As the graph shows from 200 to 2015 India's top commodity for import is concentrated on different oils like palm oil, crude, sunflower oil etc.

8.What are the top 10 commodities in Indian export Trade(USD) , 2000 vs 2016?

temp = cn_df[(cn_df.year==2000) & (cn_df.flow=='Export')].sort_values(by="trade_usd",  ascending=False).iloc[1:11, :]
trace1 = go.Bar(
marker = dict(color = 'rgba(21, 31, 39, 0.8)'),
orientation = 'h'
)

data = [trace1]
layout = {
#     'xaxis': {'title': 'Trade in USD'},
'yaxis': {'automargin':True,},
'title': "Top 10 Commodities in India Export Trade (USD), 2000"
}
fig = go.Figure(data = data, layout = layout)
iplot(fig)

temp1 = cn_df[(cn_df.year==2016) & (cn_df.flow=='Export')].sort_values(by="trade_usd",  ascending=False).iloc[1:11, :]
trace1 = go.Bar(
marker = dict(color = 'rgba(125, 121, 80, 0.8)'),
orientation = 'h'
)

data = [trace1]
layout = {
#     'xaxis': {'title': 'Trade in USD'},
'yaxis': {'automargin':True,},
'title': "Top 10 Commodities in India Export Trade (USD), 2016"
}
fig = go.Figure(data = data, layout = layout)
iplot(fig)

It seems that, from 2000 to 2016 India's top commodity for export is largely concentrated on raw coffe and tea, Ground nuts, cashew and other spice items.

Inference and conclusion

Here are the conclusion that we could draw about the Global Cargo Market from our Analysis:

1.We discovered about India's market share in the global Market and raise of Indian market share

2.We can say that India is far too behind compared other in Global cargo trading by considering the value of trade, Or in other words we can say that India still has long way to go if it wants to achieve dominance in global cargo market.

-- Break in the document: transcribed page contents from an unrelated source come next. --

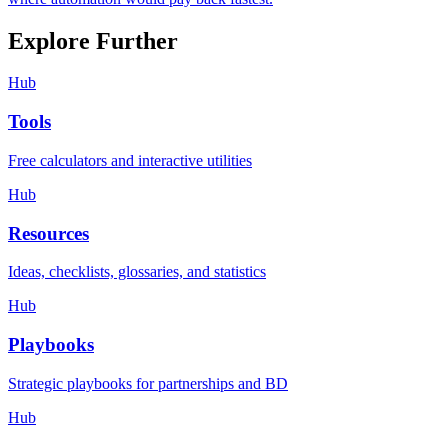
Explore Further
Hub
Tools
Free calculators and interactive utilities
Hub
Resources
Ideas, checklists, glossaries, and statistics
Hub
Playbooks
Strategic playbooks for partnerships and BD
Hub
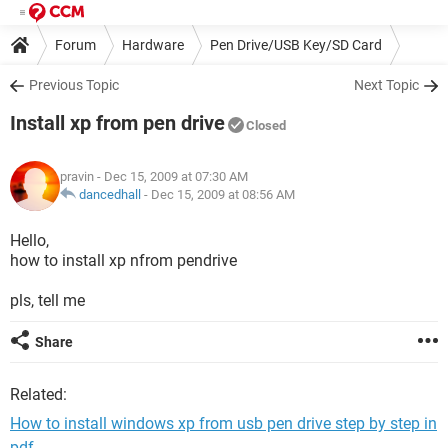
Forum
Hardware
Pen Drive/USB Key/SD Card
Previous Topic
Next Topic
Install xp from pen drive
Closed
pravin
- Dec 15, 2009 at 07:30 AM
dancedhall
-
Dec 15, 2009 at 08:56 AM
Hello,
how to install xp nfrom pendrive
pls, tell me
Share
Related:
How to install windows xp from usb pen drive step by step in
pdf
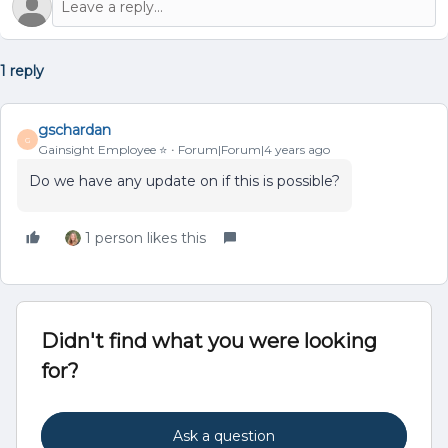
1 reply
gschardan
G
Gainsight Employee ⭐️
Forum|Forum|4 years ago
Do we have any update on if this is possible?
1 person likes this
Didn't find what you were looking
for?
Ask a question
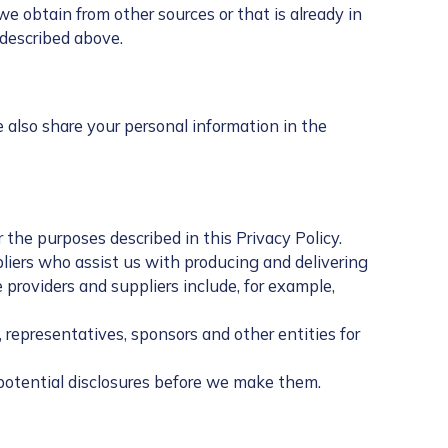
 obtain from other sources or that is already in
 described above.
e also share your personal information in the
 the purposes described in this Privacy Policy.
pliers who assist us with producing and delivering
roviders and suppliers include, for example,
representatives, sponsors and other entities for
 potential disclosures before we make them.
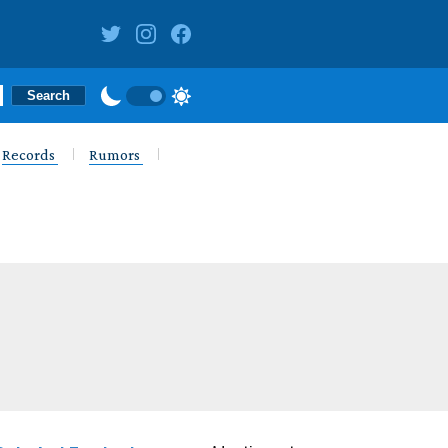
Records
Rumors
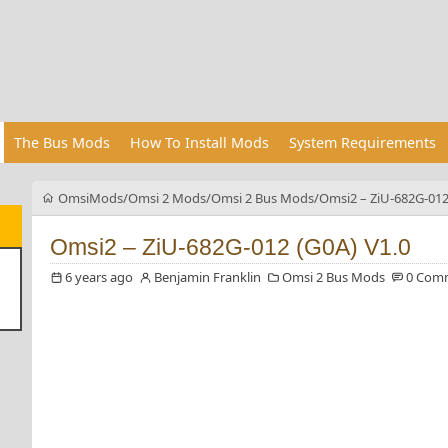
The Bus Mods
How To Install Mods
System Requirements
OmsiMods
Omsi 2 Mods
Omsi 2 Bus Mods
Omsi2 – ZiU-682G-012
Omsi2 – ZiU-682G-012 (G0A) V1.0
6 years ago
Benjamin Franklin
Omsi 2 Bus Mods
0 Com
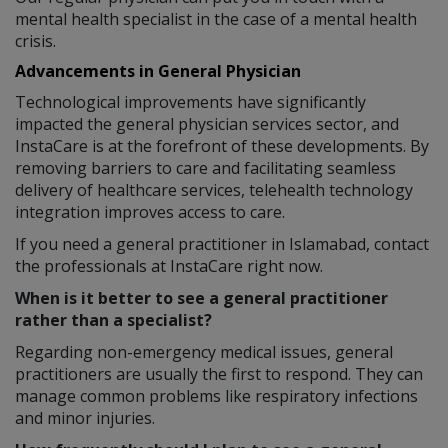
mental health specialist in the case of a mental health
crisis.
Advancements in General Physician
Technological improvements have significantly
impacted the general physician services sector, and
InstaCare is at the forefront of these developments. By
removing barriers to care and facilitating seamless
delivery of healthcare services, telehealth technology
integration improves access to care.
If you need a general practitioner in Islamabad, contact
the professionals at InstaCare right now.
When is it better to see a general practitioner
rather than a specialist?
Regarding non-emergency medical issues, general
practitioners are usually the first to respond. They can
manage common problems like respiratory infections
and minor injuries.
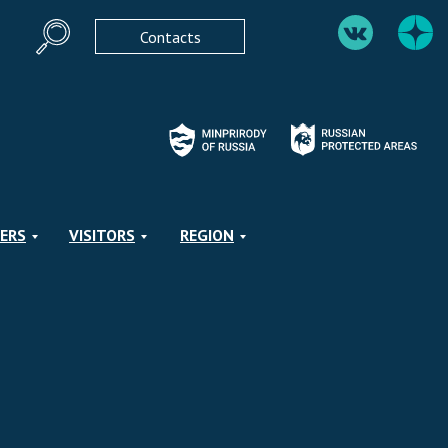
Contacts
ERS
VISITORS
REGION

3.Despite of seeing many ups and downs, India recovered faster and its growing at a good rate in global cargo trading.

4.When we compare India's trading volume in 2000 it was only 1.01% and increased to 1.56% of total world trade volume by 2015. One eye catching part here is that china's trading volume almost doubled from 3.65% in 2000 to 7.9% in the same time limit.

5.From 2000 to 2015 India's top commodity for import is concentrated on different oils like palm oil, crude, etc. And from 2000 to 2006 top commodity for export is largely concentrated on spice items.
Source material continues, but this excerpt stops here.